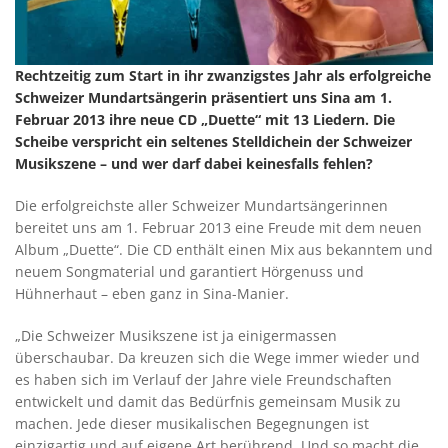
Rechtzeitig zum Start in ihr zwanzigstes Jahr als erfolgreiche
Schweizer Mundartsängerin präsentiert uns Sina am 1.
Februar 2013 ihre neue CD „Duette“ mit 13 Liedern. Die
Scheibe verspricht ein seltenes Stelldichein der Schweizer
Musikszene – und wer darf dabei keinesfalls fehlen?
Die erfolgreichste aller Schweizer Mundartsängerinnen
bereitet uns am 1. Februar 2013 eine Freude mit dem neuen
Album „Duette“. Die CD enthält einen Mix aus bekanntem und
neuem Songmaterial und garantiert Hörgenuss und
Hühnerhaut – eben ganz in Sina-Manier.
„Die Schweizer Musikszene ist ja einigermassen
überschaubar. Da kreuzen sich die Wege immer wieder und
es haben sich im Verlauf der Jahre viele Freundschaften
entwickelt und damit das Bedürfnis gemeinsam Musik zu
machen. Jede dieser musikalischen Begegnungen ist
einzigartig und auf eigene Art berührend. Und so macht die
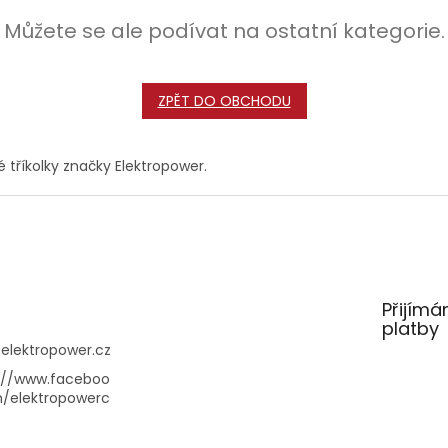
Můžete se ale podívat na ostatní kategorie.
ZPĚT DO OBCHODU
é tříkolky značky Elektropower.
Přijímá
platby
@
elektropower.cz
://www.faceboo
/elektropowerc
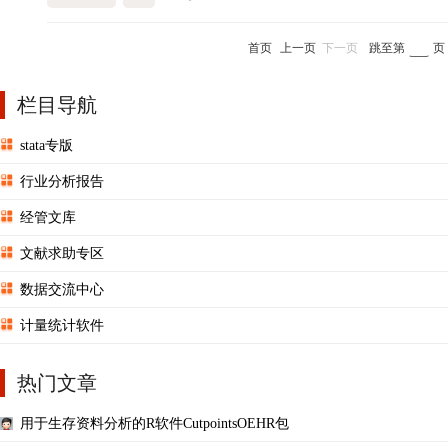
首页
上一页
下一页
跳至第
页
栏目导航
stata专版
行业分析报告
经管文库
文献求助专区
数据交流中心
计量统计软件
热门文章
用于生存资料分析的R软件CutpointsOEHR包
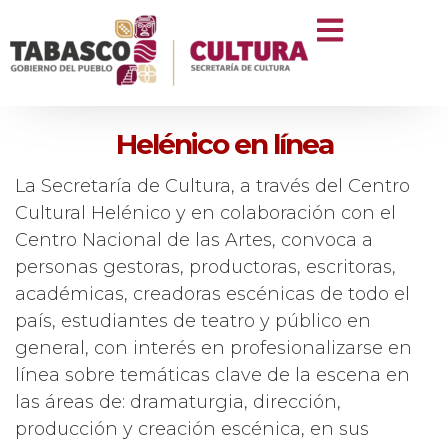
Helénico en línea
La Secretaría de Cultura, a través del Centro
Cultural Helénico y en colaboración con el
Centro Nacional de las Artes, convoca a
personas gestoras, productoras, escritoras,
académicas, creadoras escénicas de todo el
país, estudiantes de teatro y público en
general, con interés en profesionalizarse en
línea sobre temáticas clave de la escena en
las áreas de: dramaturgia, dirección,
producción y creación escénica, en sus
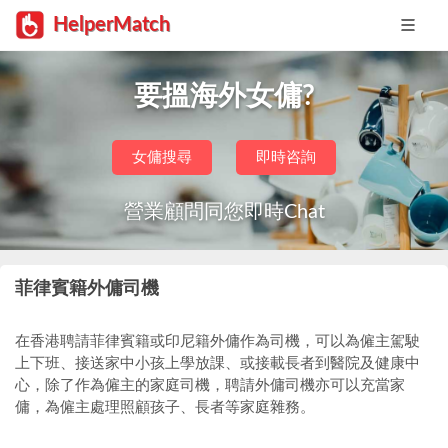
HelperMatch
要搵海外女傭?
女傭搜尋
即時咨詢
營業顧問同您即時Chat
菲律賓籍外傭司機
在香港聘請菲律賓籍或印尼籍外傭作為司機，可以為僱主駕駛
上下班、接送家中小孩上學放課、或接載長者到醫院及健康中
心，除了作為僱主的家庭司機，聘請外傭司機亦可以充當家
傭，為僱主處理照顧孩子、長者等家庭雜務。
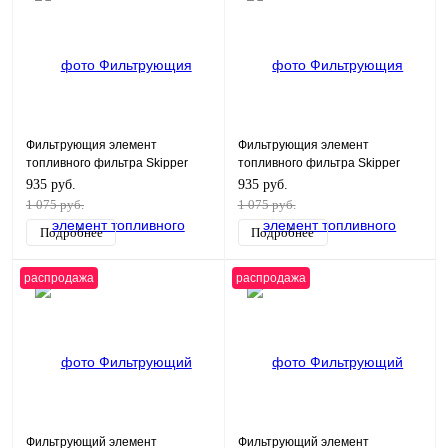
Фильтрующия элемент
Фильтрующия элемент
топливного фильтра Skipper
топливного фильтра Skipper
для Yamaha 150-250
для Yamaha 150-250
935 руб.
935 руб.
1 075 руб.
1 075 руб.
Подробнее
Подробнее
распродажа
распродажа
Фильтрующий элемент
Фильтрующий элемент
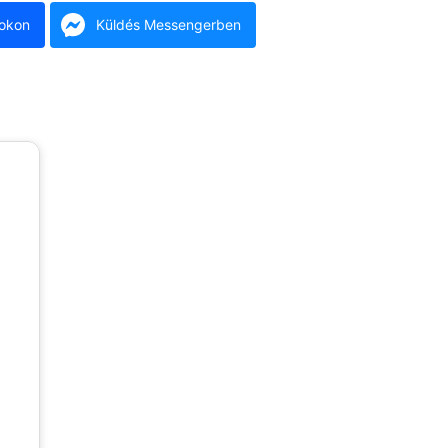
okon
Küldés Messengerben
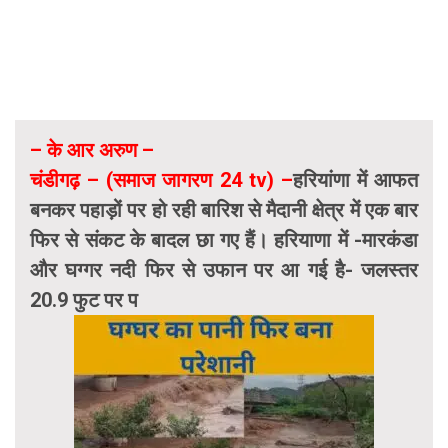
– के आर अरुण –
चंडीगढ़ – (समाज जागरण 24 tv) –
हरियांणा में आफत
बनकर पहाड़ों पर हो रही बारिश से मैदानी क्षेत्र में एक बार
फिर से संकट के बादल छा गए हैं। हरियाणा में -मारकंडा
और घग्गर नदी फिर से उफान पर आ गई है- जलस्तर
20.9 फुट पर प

◆ ◆ ◆ ◆

### TRY IT
Output exactly, and only, the lines running from the line containing "Můžete se ale podívat na ostatní kategorie." to the last line of the entries above, omitting the pictures.

### SOLUTION TO THIS TASK
Můžete se ale podívat na ostatní kategorie.
ZPĚT DO OBCHODU
é tříkolky značky Elektropower.
Přijímá
platby
@
elektropower.cz
://www.faceboo
/elektropowerc
首页
上一页
下一页
跳至第
页
栏目导航
stata专版
行业分析报告
经管文库
文献求助专区
数据交流中心
计量统计软件
热门文章
用于生存资料分析的R软件CutpointsOEHR包
Helénico en línea
La Secretaría de Cultura, a través del Centro
Cultural Helénico y en colaboración con el
Centro Nacional de las Artes, convoca a
personas gestoras, productoras, escritoras,
académicas, creadoras escénicas de todo el
país, estudiantes de teatro y público en
general, con interés en profesionalizarse en
línea sobre temáticas clave de la escena en
las áreas de: dramaturgia, dirección,
producción y creación escénica, en sus
HelperMatch
要搵海外女傭?
女傭搜尋
即時咨詢
營業顧問同您即時Chat
菲律賓籍外傭司機
在香港聘請菲律賓籍或印尼籍外傭作為司機，可以為僱主駕駛
上下班、接送家中小孩上學放課、或接載長者到醫院及健康中
心，除了作為僱主的家庭司機，聘請外傭司機亦可以充當家
傭，為僱主處理照顧孩子、長者等家庭雜務。
Фильтрующия элемент
Фильтрующия элемент
топливного фильтра Skipper
топливного фильтра Skipper
для Yamaha 150-250
для Yamaha 150-250
935 руб.
935 руб.
1 075 руб.
1 075 руб.
Подробнее
Подробнее
распродажа
распродажа
Фильтрующий элемент
Фильтрующий элемент
okon
Küldés Messengerben
– के आर अरुण –
चंडीगढ़ – (समाज जागरण 24 tv) –
हरियांणा में आफत
बनकर पहाड़ों पर हो रही बारिश से मैदानी क्षेत्र में एक बार
फिर से संकट के बादल छा गए हैं। हरियाणा में -मारकंडा
और घग्गर नदी फिर से उफान पर आ गई है- जलस्तर
20.9 फुट पर प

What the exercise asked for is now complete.